To address the challenge of balancing quality and cost when deploying LLM-based agents at the network edge, this paper proposes NetGPT, a cloud-edge collaborative optimization framework. Methodologically, it introduces (1) a network-aware unified fallback threshold mechanism that dynamically adjusts routing decisions based on the monotonic dependence of bandwidth and round-trip time (RTT); and (2) a schema-preserving reinforcement learning method, integrating SFT-anchored composite objective functions with backward KL-divergence–constrained trust-region updates to jointly optimize routing policies and edge-side models. Experimental results demonstrate that NetGPT significantly reduces cloud offloading rates while maintaining high task success rates and structural correctness. Crucially, it enables smooth, controllable trade-offs between quality and cost under dynamic network conditions, outperforming state-of-the-art baselines in both efficiency and reliability.

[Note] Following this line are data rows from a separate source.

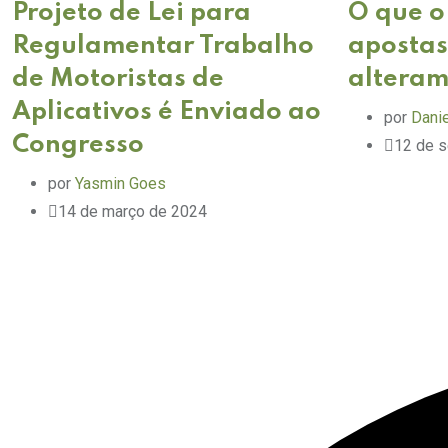
Projeto de Lei para
O que o
Regulamentar Trabalho
apostas
de Motoristas de
altera
Aplicativos é Enviado ao
por
Danie
Congresso
12 de 
por
Yasmin Goes
14 de março de 2024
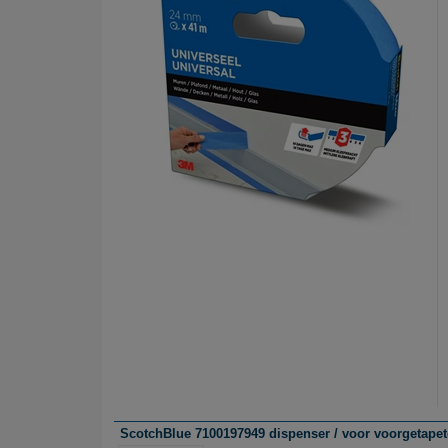
ScotchBlue 7100197949 dispenser / voor voorgetapete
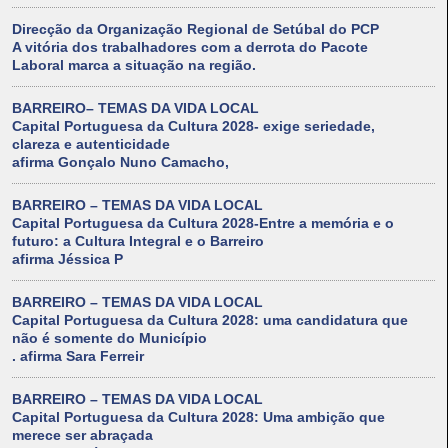
Direcção da Organização Regional de Setúbal do PCP
A vitória dos trabalhadores com a derrota do Pacote
Laboral marca a situação na região.
BARREIRO– TEMAS DA VIDA LOCAL
Capital Portuguesa da Cultura 2028- exige seriedade,
clareza e autenticidade
afirma Gonçalo Nuno Camacho,
BARREIRO – TEMAS DA VIDA LOCAL
Capital Portuguesa da Cultura 2028-Entre a memória e o
futuro: a Cultura Integral e o Barreiro
afirma Jéssica P
BARREIRO – TEMAS DA VIDA LOCAL
Capital Portuguesa da Cultura 2028: uma candidatura que
não é somente do Município
. afirma Sara Ferreir
BARREIRO – TEMAS DA VIDA LOCAL
Capital Portuguesa da Cultura 2028: Uma ambição que
merece ser abraçada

Large language model (LLM) agents at the network edge offer low-latency execution for routine queries. In contrast, complex requests often require the superior capability of cloud models, incurring higher latency and cost. To navigate this quality-cost trade-off under dynamic network conditions, we propose a cloud-edge synergy for NetGPT that integrates network-aware routing with on-edge self-improvement. Specifically, our framework routes structured tool-calling requests to cloud or edge agents via a novel scoring policy. We prove that, under mild regularity assumptions, the optimal routing rule admits a unique fallback threshold with monotone dependence on bandwidth and round-trip time (RTT). Concurrently, based on the dataset collected from requests routed to the cloud and corresponding responses, we instantiate a schema-preserving reinforcement learning (RL) to improve the capability of the edge agent. We analyze a supervised finetuning (SFT)-anchored composite objective that combines a reverse-KL trust-region step with a forward-KL realignment toward the SFT prior, explaining stability and constraining policy drift. Both the network-aware routing policy and the edge agent are updated coherently. Experiments across controlled network states and pricing schedules demonstrate smooth quality-cost frontiers, consistent gains of dynamic fallback thresholds over fixed policies, and sustained reductions in offloading while maintaining task success and schema-correct outputs.